------ Input for this task ------

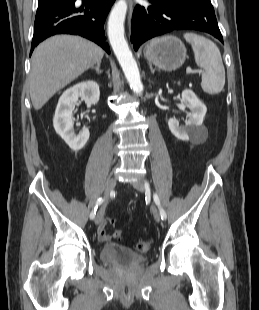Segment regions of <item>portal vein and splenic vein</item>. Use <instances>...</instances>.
<instances>
[{"mask_svg": "<svg viewBox=\"0 0 259 310\" xmlns=\"http://www.w3.org/2000/svg\"><path fill=\"white\" fill-rule=\"evenodd\" d=\"M186 73H187V74H193V73H200V71H199V70L193 71L190 67H187Z\"/></svg>", "mask_w": 259, "mask_h": 310, "instance_id": "1", "label": "portal vein and splenic vein"}]
</instances>
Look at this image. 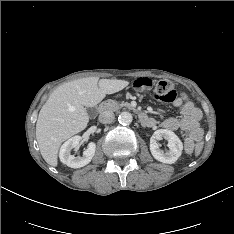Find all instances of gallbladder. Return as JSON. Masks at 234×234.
<instances>
[{
    "mask_svg": "<svg viewBox=\"0 0 234 234\" xmlns=\"http://www.w3.org/2000/svg\"><path fill=\"white\" fill-rule=\"evenodd\" d=\"M95 112H96L95 108H87V113L89 114V116H93Z\"/></svg>",
    "mask_w": 234,
    "mask_h": 234,
    "instance_id": "1",
    "label": "gallbladder"
}]
</instances>
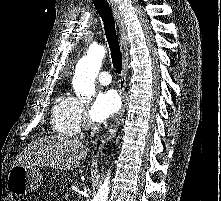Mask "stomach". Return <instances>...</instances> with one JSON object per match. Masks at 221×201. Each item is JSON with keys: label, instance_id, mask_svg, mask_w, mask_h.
Listing matches in <instances>:
<instances>
[{"label": "stomach", "instance_id": "stomach-1", "mask_svg": "<svg viewBox=\"0 0 221 201\" xmlns=\"http://www.w3.org/2000/svg\"><path fill=\"white\" fill-rule=\"evenodd\" d=\"M43 175L32 165H14L6 182L7 190L16 196L34 192L42 184Z\"/></svg>", "mask_w": 221, "mask_h": 201}]
</instances>
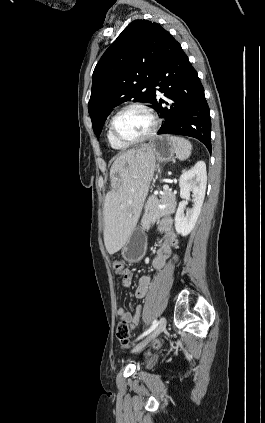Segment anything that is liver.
Masks as SVG:
<instances>
[{"label":"liver","mask_w":265,"mask_h":423,"mask_svg":"<svg viewBox=\"0 0 265 423\" xmlns=\"http://www.w3.org/2000/svg\"><path fill=\"white\" fill-rule=\"evenodd\" d=\"M155 155L148 144L119 155L111 169L112 190L104 203V243L118 252L135 228L155 171Z\"/></svg>","instance_id":"1"}]
</instances>
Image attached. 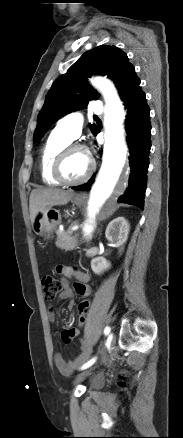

------

# To do
Starting with the line containing "mask_svg, mask_w, mask_h." and ending with the last line of the records above, write out each line exactly; no pictures.

# Answer area
Mask "stomach". Return <instances>...</instances> with one JSON object per match. Masks at 221×201. Each item is JSON with keys: label, instance_id, mask_svg, mask_w, mask_h.
Listing matches in <instances>:
<instances>
[{"label": "stomach", "instance_id": "stomach-1", "mask_svg": "<svg viewBox=\"0 0 221 201\" xmlns=\"http://www.w3.org/2000/svg\"><path fill=\"white\" fill-rule=\"evenodd\" d=\"M43 175L32 165H14L6 182L7 190L16 196L34 192L42 184Z\"/></svg>", "mask_w": 221, "mask_h": 201}]
</instances>
Segment anything that is liver.
Masks as SVG:
<instances>
[{"label":"liver","mask_w":265,"mask_h":423,"mask_svg":"<svg viewBox=\"0 0 265 423\" xmlns=\"http://www.w3.org/2000/svg\"><path fill=\"white\" fill-rule=\"evenodd\" d=\"M155 155L148 144L119 155L111 169L112 190L104 203V243L118 252L135 228L155 171Z\"/></svg>","instance_id":"1"}]
</instances>
Image attached. 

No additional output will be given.